"Pedantic" judge rules it is closed and will stay closed...
By Mark Graham
Published: 12 July 2001 14:45 BST
A US judge has ruled Napster cannot reopen its service despite managing to remove 99 per cent of the copyrighted material on its servers.
The verdict effectively brings about the end of Napster as a free service.
US District Judge Marilyn Hall Patel told Napster it must stay offline until it can block 100 per cent of unauthorised copyrighted material.
Forrester analyst Tim Grimsditch said squabbling over the one per cent figure is a little "pedantic", but said he believed Napster had not been effective since filtering began and now its only hope is to become a subscription-based site.
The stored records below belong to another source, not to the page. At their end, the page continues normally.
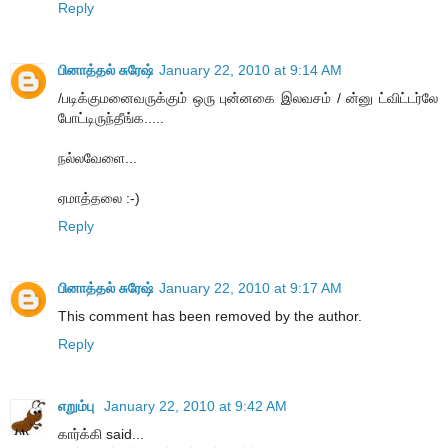
Reply
பினாத்தல் சுரேஷ்
January 22, 2010 at 9:14 AM
/படிக்குமனைவருக்கும் ஒரு புன்னகை இலவசம் / ன்னு ட்விட்டர்லே
போட்டிருந்தீங்க.....
நல்லவேளை...
ஏமாத்தலை :-)
Reply
பினாத்தல் சுரேஷ்
January 22, 2010 at 9:17 AM
This comment has been removed by the author.
Reply
எறும்பு
January 22, 2010 at 9:42 AM
கார்க்கி said...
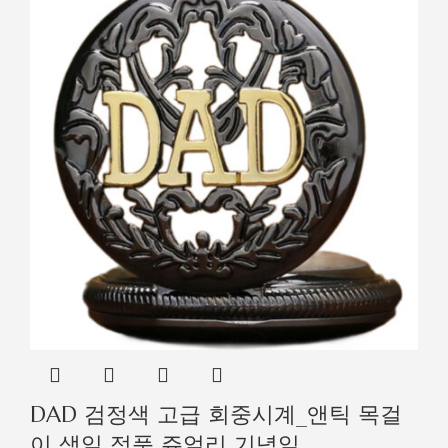
DAD 검정색 고급 회중시계_앤틱 목걸
이 생일 정품 쥬얼리 기념일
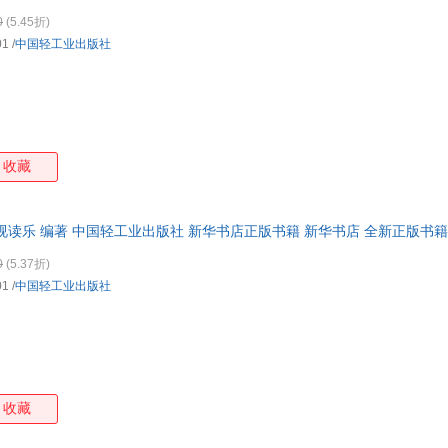
0
(5.45折)
01
/
中国轻工业出版社
收藏
视读乐 编著 中国轻工业出版社 新华书店正版书籍 新华书店 全新正版书籍
0
(5.37折)
01
/
中国轻工业出版社
收藏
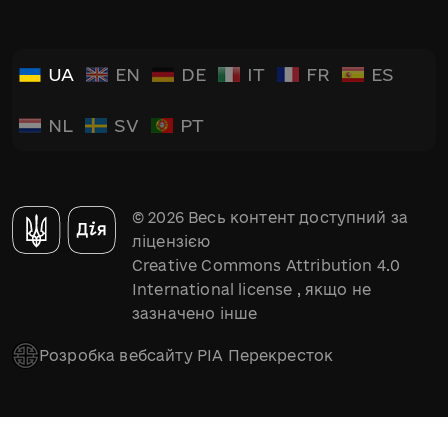
UA
EN
DE
IT
FR
ES
NL
SV
PT
© 2026 Весь контент доступний за
ліцензією
Creative Commons Attribution 4.0
International license
, якщо не
зазначено інше
Розробка вебсайту РІА Перекресток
Speaking to silicon.com, he said: "I would argue they've been cropped enough over the last few months, it's already pretty useless. To survive I think they need to legitimise their business."
The service has been unavailable since 2 July and Napster CEO Hank Barry denounced the decision to keep it down.
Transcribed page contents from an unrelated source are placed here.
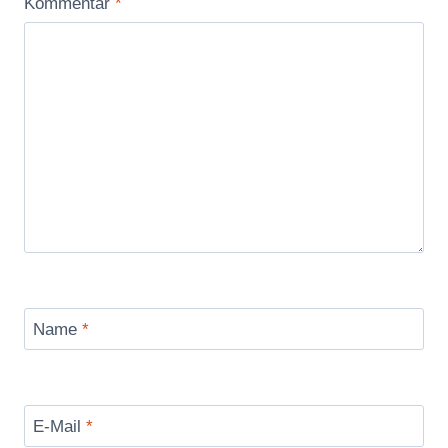
Kommentar
*
Name
*
E-Mail
*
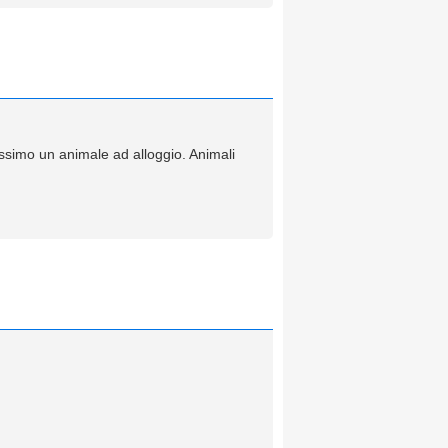
simo un animale ad alloggio. Animali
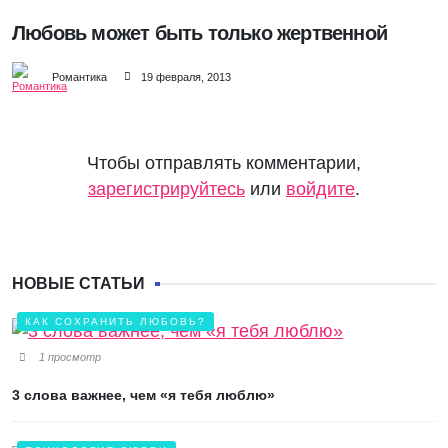
ЛЮБОВЬ?
Любовь может быть только жертвенной
Романтика
19 февраля, 2013
Чтобы отправлять комментарии,
зарегистрируйтесь
или
войдите
.
НОВЫЕ СТАТЬИ
КАК СОХРАНИТЬ ЛЮБОВЬ?
1 просмотр
3 слова важнее, чем «я тебя люблю»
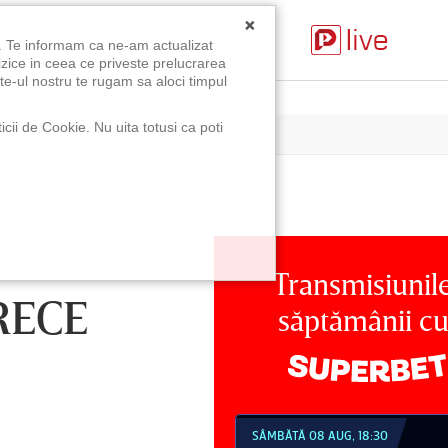
×
u. Te informam ca ne-am actualizat
izice in ceea ce priveste prelucrarea
te-ul nostru te rugam sa aloci timpul
icii de Cookie. Nu uita totusi ca poti
Transmisiunil
RECE
săptămânii c
MBĂTĂ 08 AUG, 18:30
SÂMBĂTĂ 08 AUG, 21:30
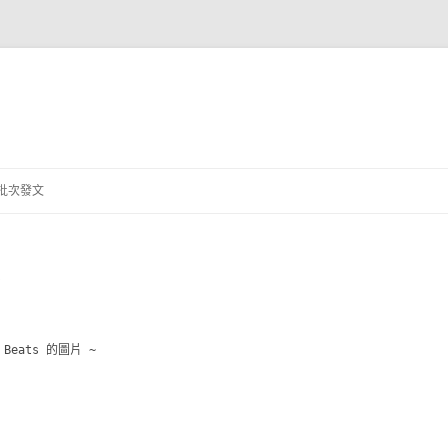
跳
至
批次發文
主
要
內
容
容
eats 的圖片 ~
He claimed the ruling jeopardises all peer-to-peer file sharing over the internet and said Napster will appeal the decision.
Barry also said his company will try to enable file transfers as soon as it can. Napster still plans to launch its paid subscription service later in the summer, Barry added.
But Grimsditch said attempting to filter unauthorised file swapping to a level of 100 per cent "is a very tough task".
Meanwhile, Napster's nemesis, the Recording Industry Association of America released a statement praising Patel's ruling.
Hilary Rosen, CEO of the RIAA, accepted that Napster had made attempts "to migrate to a legitimate business model", but said it had hampered the development of the marketplace overall.
The major labels are attempting to step into the void left by Napster by launching their own paid online music services later this year. Sony Music Entertainment and Universal Music Group have formed a joint venture named pressplay, while AOL Time Warner, BMG and EMI are working with Napster to launch a service called MusicNet.